As temperatures warm, conditions become more favorable for some salmon predators.  Smallmouth bass, one of the most voracious, were introduced for recreational fishing to the Pacific Northwest in the 1920s, and quickly spread throughout the Columbia Basin. Many non-native predators thrive in warmer conditions; climate change gives them the opportunity to expand their range and potential impacts on salmon.

The majority of research into temperature and predation stress in juvenile salmon has focused on what are known as lethal effects, death as a direct result of the stress. The UW study is novel because it included sublethal effects—indirect changes that may harm, but not directly kill, the young salmon. Because these indirect effects are harder to measure than a dramatic population decline, considerably less is known about them.

“Persistent and cumulative environmental change is perhaps more dangerous than dramatic, sudden changes,” explains Kuehne, “because the effects may not show up all at once.” Indirect effects may have significant long-term effects on animals in the wild, just as a desk worker experiencing chronic stress at the office might eventually come down with high blood pressure or depression, shortening his or her lifespan.

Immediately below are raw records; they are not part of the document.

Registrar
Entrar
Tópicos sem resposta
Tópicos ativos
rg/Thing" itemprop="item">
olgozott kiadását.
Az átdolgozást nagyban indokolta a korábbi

Artificial stream channels at the Western Fisheries Research Center. Photo by Julian Olden.

Kuehne used a stock of juvenile Chinook salmon native to Eastern Washington’s Yakima River, where juvenile salmon routinely encounter temperatures of 62-64 degrees Fahrenheit in the summer, and where 68 degrees—a very stressful temperature for salmon—is predicted to be the norm for the region in future climate scenarios. The research took place at Seattle’s Western Fisheries Research Center (WFRC), a facility managed by the US Geological Survey.

The research team evaluated juvenile salmon response to stress using controlled lab experiments in artificial stream channels designed to mimic river conditions. Some fish were exposed to a single stress, such as warmer water, and others to multiple stresses, such as warmer water plus smallmouth bass. The authors also tested the fish for hormones such as glucose, indicating how much energy fish have available for growth, and cortisol, a stress hormone. Cortisol functions to jump-start a variety of anti-stress reactions in human bodies and salmon bodies alike—suppressing immune response and diverting energy from regular growth to our “fight or flight” response.

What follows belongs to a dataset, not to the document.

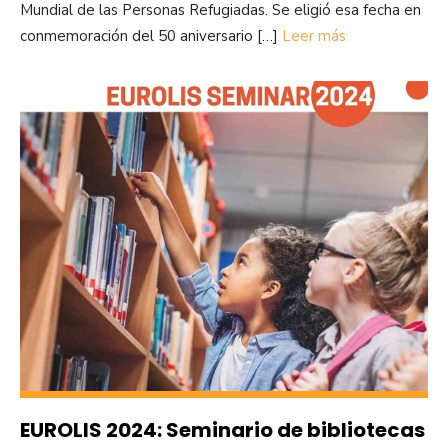
Mundial de las Personas Refugiadas. Se eligió esa fecha en
conmemoración del 50 aniversario […]
Leer más
EUROLIS 2024: Seminario de bibliotecas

The salmon in warm water spent more time and, more importantly, energy, trying to get away from the predators. This meant that with each added stressor, fish growth was further reduced—by up to one third in the most stressful treatment.  More stress also meant higher levels of cortisol. It’s a trade-off: The fish have a limited amount of reserves and when they must use their reserves to respond to one stress, they seem to have little left over for growing and for dealing with other threats.

Kuehne believes that the fish in her experiments might represent just the tip of the iceberg: “One thing to consider is that animals in the wild are potentially facing more sources of stress than the ones in the lab experiment.”

What doesn’t outright kill the salmon makes them weaker. In warming rivers, salmon and other fish face severely compromised long-term growth, disease resistance, and ability to avoid predators.  A salmon that can’t put its energy toward growth is less likely to survive in the ocean, where smaller fish are more readily preyed upon by oceangoing predators.

If you can’t take the heat, get out of the kitchen.  And if we don’t work on improving conditions for juvenile salmon in Washington’s rivers, disease and predators might ensure they will do just that—leaving our region bereft of one of its most beloved fishes.   But there is hope.  Says Kuehne, “Any small thing we can do to stop piling on additional chronic stressors should benefit fish populations.”  Perhaps the cumulative impact of the many small conservation actions implemented by private citizens, nonprofits, and resource managers can add up to combat chronic salmon stress.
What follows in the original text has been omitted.